The Garden Plays
The Garden Plays was inspired by my love of gardens and history. I wanted to write three one-act plays, all set in gardens at different points in time, using the same four actors in each. The first play, Barbarians at the Gate, was set in a Roman garden in 408 A.D. when the barbarians were about to invade the city. The second play, Lady Cuddleshank’s Folly, was set in England in 1806 when the English feared an imminent invasion by Napolean. The third, Some Enchanted Evening, was set in contemporary New York. In 1992, the three-act version was given its first reading by members of the Royal Shakespeare Company with Susannah York playing the lead female roles.
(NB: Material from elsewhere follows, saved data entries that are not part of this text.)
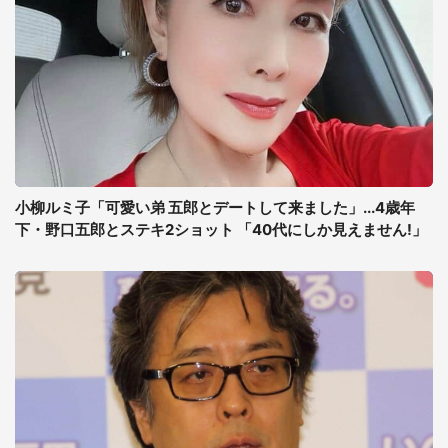
小柳ルミ子「可愛い弟 五郎とデートして来ました」...4歳年
下・野口五郎とステキ2ショット 「40代にしか見えません!」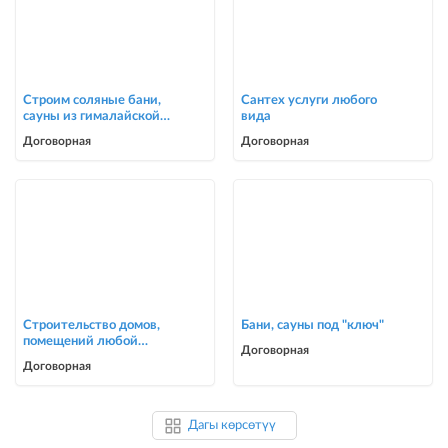
Строим соляные бани,
Сантех услуги любого
сауны из гималайской
вида
соли
Договорная
Договорная
Строительство домов,
Бани, сауны под "ключ"
помещений любой
Договорная
сложности
Договорная
Дагы көрсөтүү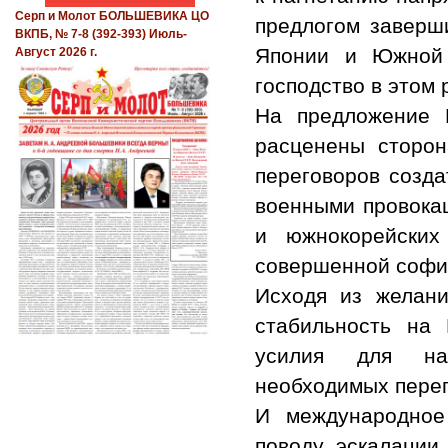
Серп и Молот БОЛЬШЕВИКА ЦО
предлогом заверш
ВКПБ, № 7-8 (392-393) Июль-
Японии и Южной 
Август 2026 г.
господство в этом 
На предложение 
расценены сторон
переговоров созд
военными провока
и южнокорейских
совершенной софи
Исходя из желани
стабильность на
усилия для на
необходимых перег
И международное
поводу эскалации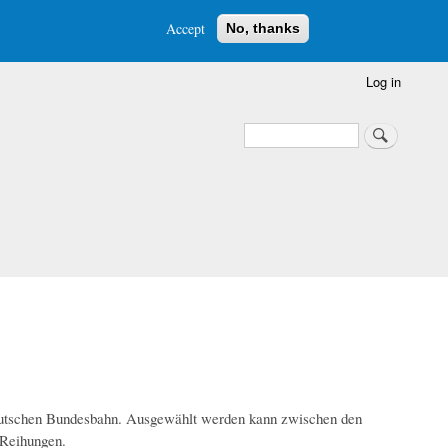
Accept
No, thanks
Log in
Search
Search
Deutschen Bundesbahn. Ausgewählt werden kann zwischen den
 Reihungen.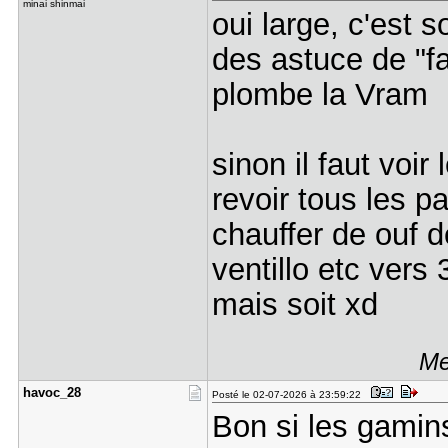
minai shinmai
oui large, c'est 
des astuce de "fa
plombe la Vram
sinon il faut voir
revoir tous les p
chauffer de ouf 
ventillo etc vers 
mais soit xd
Me
havoc_28
Posté le 02-07-2026 à 23:59:22
Bon si les gamin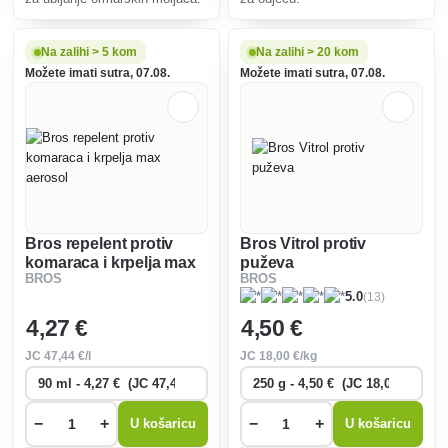
Na zalihi > 5 kom
Na zalihi > 20 kom
Možete imati sutra, 07.08.
Možete imati sutra, 07.08.
Bros repelent protiv
Bros Vitrol protiv
komaraca i krpelja max
puževa
BROS
BROS
aerosol
(13)
5.0
4
,27 €
4
,50 €
JC
47
,44 €/l
JC
18
,00 €/kg
−
+
−
+
U košaricu
U košaricu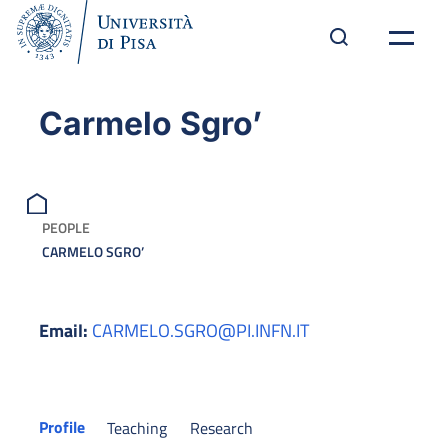
Carmelo Sgro’
PEOPLE
CARMELO SGRO’
Email:
CARMELO.SGRO@PI.INFN.IT
Profile
Teaching
Research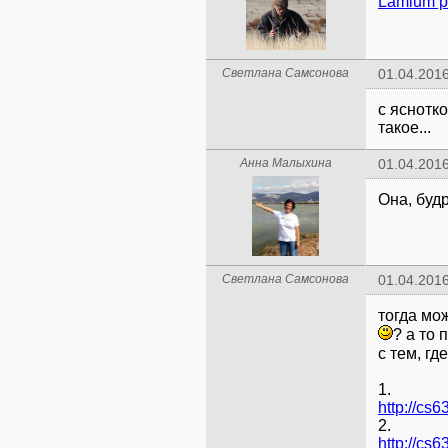
Lamium p
Светлана Самсонова
01.04.2016
с яснотко
такое...
Анна Малыхина
01.04.2016
Она, буд
Светлана Самсонова
01.04.2016
тогда мо
? а то 
с тем, г
1.
2.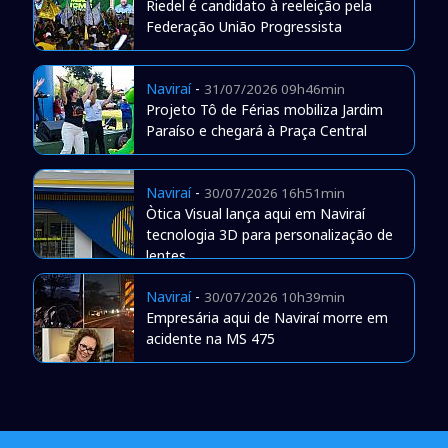
Riedel é candidato à reeleição pela
Federação União Progressista
Naviraí
-
31/07/2026 09h46min
Projeto Tô de Férias mobiliza Jardim
Paraíso e chegará à Praça Central
Naviraí
-
30/07/2026 16h51min
Òtica Visual lança aqui em Naviraí
tecnologia 3D para personalização de
lentes
Naviraí
-
30/07/2026 10h39min
Empresária aqui de Naviraí morre em
acidente na MS 475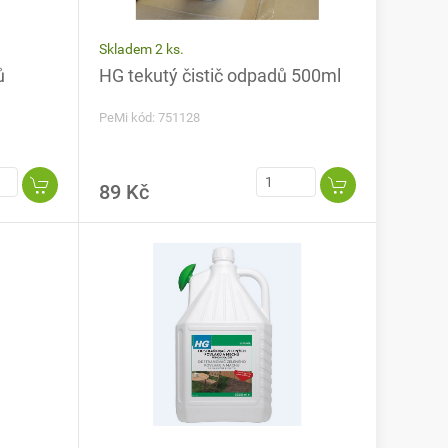
Skladem 2 ks.
ů
HG tekutý čistič odpadů 500ml
PeMi kód: 751128
89 Kč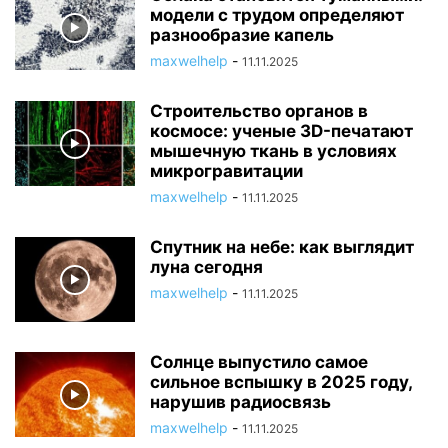
модели с трудом определяют
разнообразие капель
maxwelhelp
-
11.11.2025
Строительство органов в
космосе: ученые 3D-печатают
мышечную ткань в условиях
микрогравитации
maxwelhelp
-
11.11.2025
Спутник на небе: как выглядит
луна сегодня
maxwelhelp
-
11.11.2025
Солнце выпустило самое
сильное вспышку в 2025 году,
нарушив радиосвязь
maxwelhelp
-
11.11.2025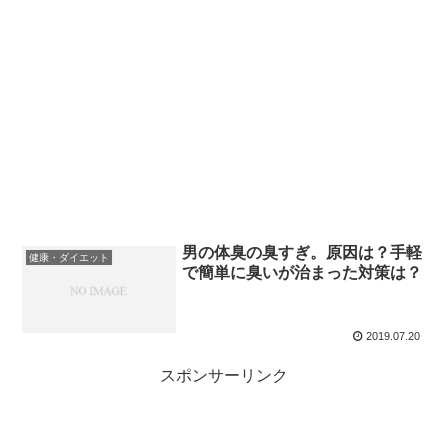
男の体臭の臭すぎ。原因は？手軽
健康・ダイエット
で簡単に臭いが治まった対策は？
2019.07.20
スポンサーリンク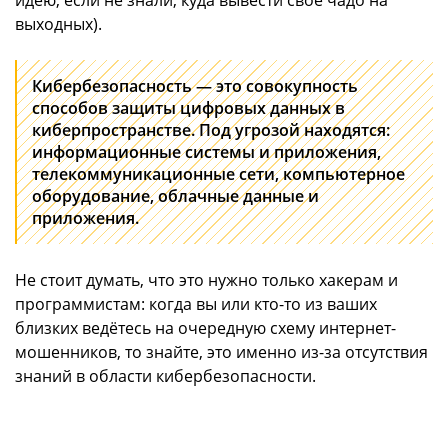
идею, если не знали, куда вывести своё чадо на
выходных).
Кибербезопасность — это совокупность
способов защиты цифровых данных в
киберпространстве. Под угрозой находятся:
информационные системы и приложения,
телекоммуникационные сети, компьютерное
оборудование, облачные данные и
приложения.
Не стоит думать, что это нужно только хакерам и
программистам: когда вы или кто-то из ваших
близких ведётесь на очередную схему интернет-
мошенников, то знайте, это именно из-за отсутствия
знаний в области кибербезопасности.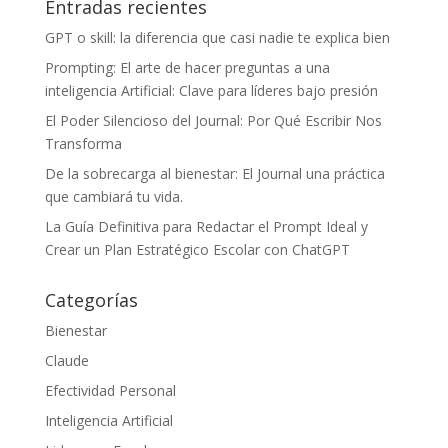
Entradas recientes
GPT o skill: la diferencia que casi nadie te explica bien
Prompting: El arte de hacer preguntas a una
inteligencia Artificial: Clave para líderes bajo presión
El Poder Silencioso del Journal: Por Qué Escribir Nos
Transforma
De la sobrecarga al bienestar: El Journal una práctica
que cambiará tu vida.
La Guía Definitiva para Redactar el Prompt Ideal y
Crear un Plan Estratégico Escolar con ChatGPT
Categorías
Bienestar
Claude
Efectividad Personal
Inteligencia Artificial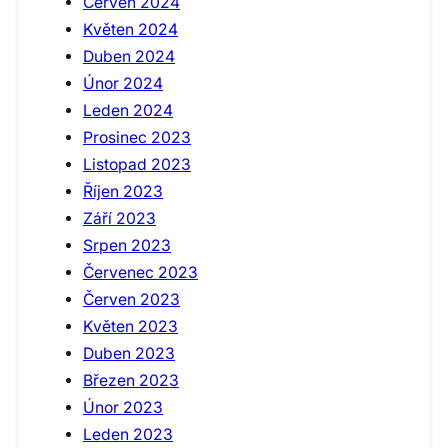
Červen 2024
Květen 2024
Duben 2024
Únor 2024
Leden 2024
Prosinec 2023
Listopad 2023
Říjen 2023
Září 2023
Srpen 2023
Červenec 2023
Červen 2023
Květen 2023
Duben 2023
Březen 2023
Únor 2023
Leden 2023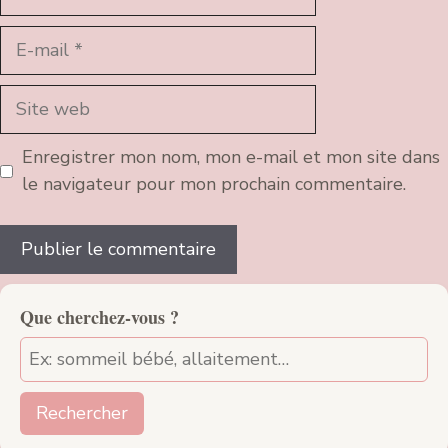
E-
mail
Site
web
Enregistrer mon nom, mon e-mail et mon site dans
le navigateur pour mon prochain commentaire.
Que cherchez-vous ?
Rechercher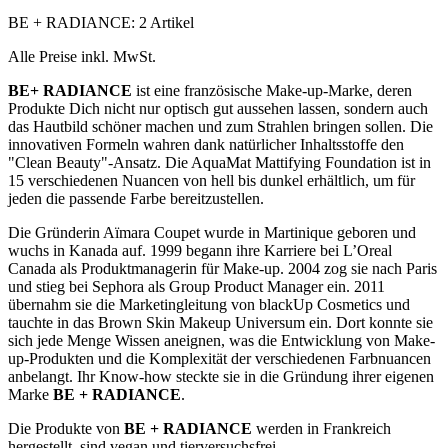
BE + RADIANCE: 2 Artikel
Alle Preise inkl. MwSt.
BE+ RADIANCE
ist eine französische Make-up-Marke, deren
Produkte Dich nicht nur optisch gut aussehen lassen, sondern auch
das Hautbild schöner machen und zum Strahlen bringen sollen. Die
innovativen Formeln wahren dank natürlicher Inhaltsstoffe den
"Clean Beauty"-Ansatz. Die AquaMat Mattifying Foundation ist in
15 verschiedenen Nuancen von hell bis dunkel erhältlich, um für
jeden die passende Farbe bereitzustellen.
Die Gründerin Aïmara Coupet wurde in Martinique geboren und
wuchs in Kanada auf. 1999 begann ihre Karriere bei L’Oreal
Canada als Produktmanagerin für Make-up. 2004 zog sie nach Paris
und stieg bei Sephora als Group Product Manager ein. 2011
übernahm sie die Marketingleitung von blackUp Cosmetics und
tauchte in das Brown Skin Makeup Universum ein. Dort konnte sie
sich jede Menge Wissen aneignen, was die Entwicklung von Make-
up-Produkten und die Komplexität der verschiedenen Farbnuancen
anbelangt. Ihr Know-how steckte sie in die Gründung ihrer eigenen
Marke
BE + RADIANCE
.
Die Produkte von
BE + RADIANCE
werden in Frankreich
hergestellt, sind vegan und tierversuchsfrei.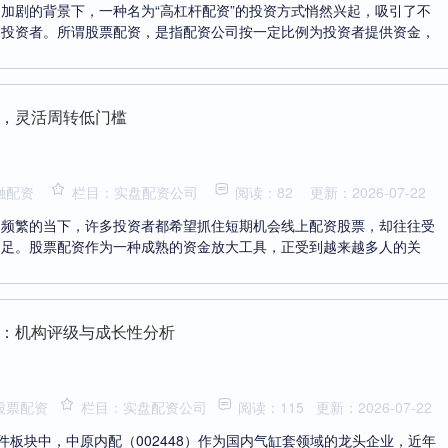
加剧的背景下，一种名为“高杠杆配资”的投资方式悄然兴起，吸引了不
的投资者。所谓股票配资，是指配资公司按一定比例为投资者提供资金，
，灵活周转低门槛
融配资
栏目：实盘配资公司
阅读：82
更新：2026-07-22
动频繁的当下，许多投资者都希望抓住短期机会线上配资股票，却往往受
不足。股票配资作为一种成熟的资金放大工具，正受到越来越多人的关
：机构评级与成长性分析
股票配资
栏目：实盘配资公司
阅读：115
更新：2026-07-22
件板块中，中原内配（002448）作为国内气缸套领域的龙头企业，近年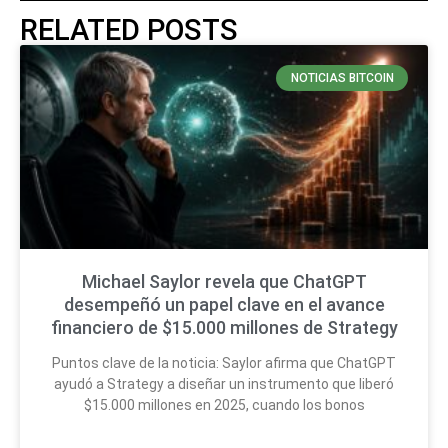
RELATED POSTS
NOTICIAS BITCOIN
Michael Saylor revela que ChatGPT
desempeñó un papel clave en el avance
financiero de $15.000 millones de Strategy
Puntos clave de la noticia: Saylor afirma que ChatGPT
ayudó a Strategy a diseñar un instrumento que liberó
$15.000 millones en 2025, cuando los bonos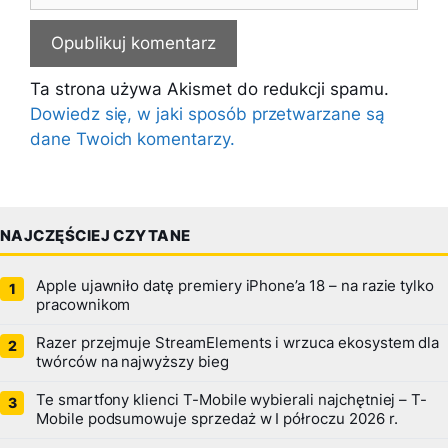
Ta strona używa Akismet do redukcji spamu.
Dowiedz się, w jaki sposób przetwarzane są
dane Twoich komentarzy.
NAJCZĘŚCIEJ CZYTANE
Apple ujawniło datę premiery iPhone’a 18 – na razie tylko
pracownikom
Razer przejmuje StreamElements i wrzuca ekosystem dla
twórców na najwyższy bieg
Te smartfony klienci T-Mobile wybierali najchętniej – T-
Mobile podsumowuje sprzedaż w I półroczu 2026 r.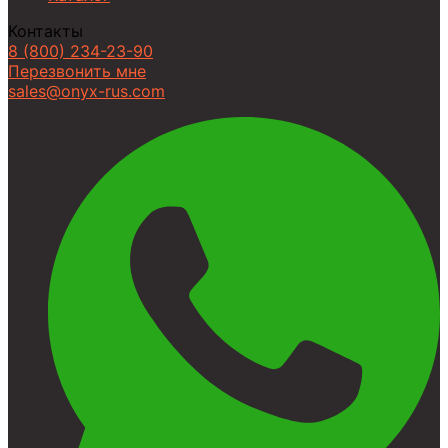
Контакты
8 (800) 234-23-90
Перезвонить мне
sales@onyx-rus.com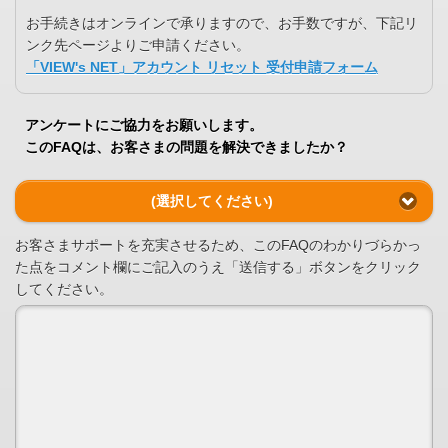
お手続きはオンラインで承りますので、お手数ですが、下記リ
ンク先ページよりご申請ください。
「VIEW's NET」アカウント リセット 受付申請フォーム
アンケートにご協力をお願いします。
このFAQは、お客さまの問題を解決できましたか？
(選択してください)
お客さまサポートを充実させるため、このFAQのわかりづらかっ
た点をコメント欄にご記入のうえ「送信する」ボタンをクリック
してください。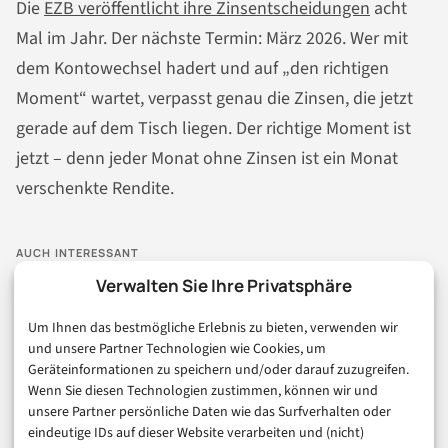
Die
EZB veröffentlicht ihre Zinsentscheidungen
acht
Mal im Jahr. Der nächste Termin: März 2026. Wer mit
dem Kontowechsel hadert und auf „den richtigen
Moment“ wartet, verpasst genau die Zinsen, die jetzt
gerade auf dem Tisch liegen. Der richtige Moment ist
jetzt – denn jeder Monat ohne Zinsen ist ein Monat
verschenkte Rendite.
AUCH INTERESSANT
Verwalten Sie Ihre Privatsphäre
Um Ihnen das bestmögliche Erlebnis zu bieten, verwenden wir
und unsere Partner Technologien wie Cookies, um
Geräteinformationen zu speichern und/oder darauf zuzugreifen.
Wenn Sie diesen Technologien zustimmen, können wir und
unsere Partner persönliche Daten wie das Surfverhalten oder
eindeutige IDs auf dieser Website verarbeiten und (nicht)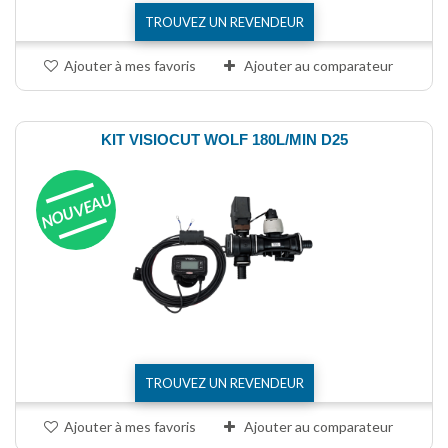
TROUVEZ UN REVENDEUR
Ajouter à mes favoris
Ajouter au comparateur
KIT VISIOCUT WOLF 180L/MIN D25
NOUVEAU
TROUVEZ UN REVENDEUR
Ajouter à mes favoris
Ajouter au comparateur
It was frankly thrilling. But a production didn’t materialize until 1993, and then in Portland, and with the second act deleted (it made the play too long). This was a small, beautiful, and quite powerful production in a lovely little theater located in what had been the Masonic Temple (now part of the Portland Art Museum). The two plays—a garden in Rome in 408 A.D. and a garden in crack-infested New York in 1993—used the same four actors playing ancient and contemporary characters.
As a sidenote here: I recently rewrote “Some Enchanted Evening”—the New York garden—to reflect contemporary political events in the age of Trump. It’s now called “Sanctuary.” This new version of The Garden Plays hasn’t been produced yet.